Page-level text extractions
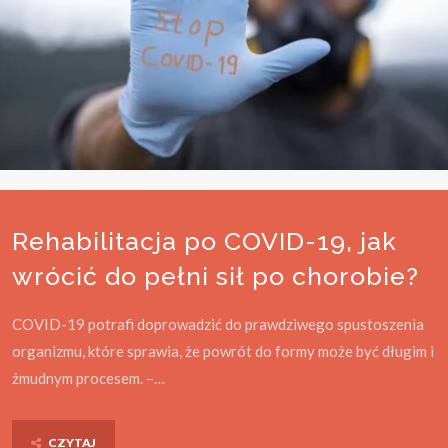
Rehabilitacja po COVID-19, jak
wrócić do pełni sił po chorobie?
COVID-19 potrafi doprowadzić do prawdziwego spustoszenia
organizmu, które sprawia, że powrót do formy może być długim i
żmudnym procesem. –…
CZYTAJ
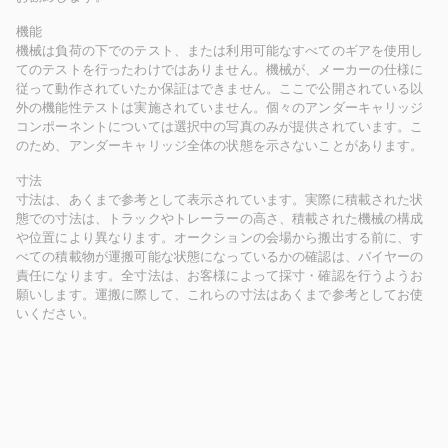
機能
機械は負荷の下でのテスト、または利用可能なすべてのギアを使用し
てのテストを行ったわけではありません。機械が、メーカーの仕様に
従って動作されていたか保証はできません。ここで公開されている以
外の機能性テストは実施されていません。個々のアンダーキャリッジ
コンポーネントについては選択中の写真のみが提供されています。こ
のため、アンダーキャリッジ全体の状態を示さないことがあります。
寸法
寸法は、あくまで参考として表示されています。実際に積載された状
態での寸法は、トラックやトレーラーの高さ、積載された機械の構成
や位置により異なります。オークションの会場から搬出する前に、す
べての積載物が運搬可能な状態になっているかの確認は、バイヤーの
責任になります。全寸法は、お客様によって採寸・確認を行うようお
願いします。運搬に際して、これらの寸法はあくまで参考としてお使
いください。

- WORK TASK
Please write out, exactly as they appear, the lines from the line containing "態での寸法は、トラックやトレーラーの高さ、積載された機械の構成" through the last line of the records above, both included.

- RESULT BELOW
態での寸法は、トラックやトレーラーの高さ、積載された機械の構成
や位置により異なります。オークションの会場から搬出する前に、す
べての積載物が運搬可能な状態になっているかの確認は、バイヤーの
責任になります。全寸法は、お客様によって採寸・確認を行うようお
願いします。運搬に際して、これらの寸法はあくまで参考としてお使
いください。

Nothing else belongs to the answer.